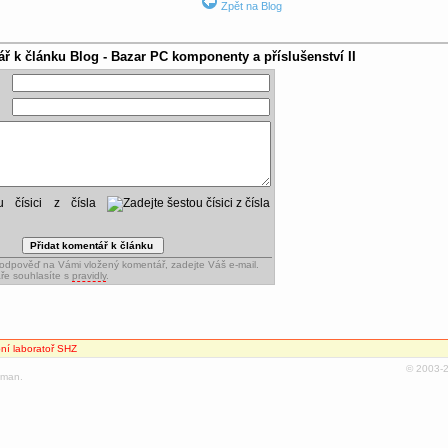
Zpět na Blog
ář k článku
Blog - Bazar PC komponenty a příslušenství II
ou čísici z čísla
dpověď na Vámi vložený komentář, zadejte Váš e-mail.
ře souhlasíte s
pravidly
.
ní laboratoř SHZ
© 2003
oman.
★ ★ ★
* EXERCISE DESCRIPTION:
Everything in the listing must be restated word for word, except for the pictures.

* YOUR SOLUTION:
Zpět na Blog
ář k článku
Blog - Bazar PC komponenty a příslušenství II
ou čísici z čísla
dpověď na Vámi vložený komentář, zadejte Váš e-mail.
ře souhlasíte s
pravidly
.
ní laboratoř SHZ
© 2003
oman.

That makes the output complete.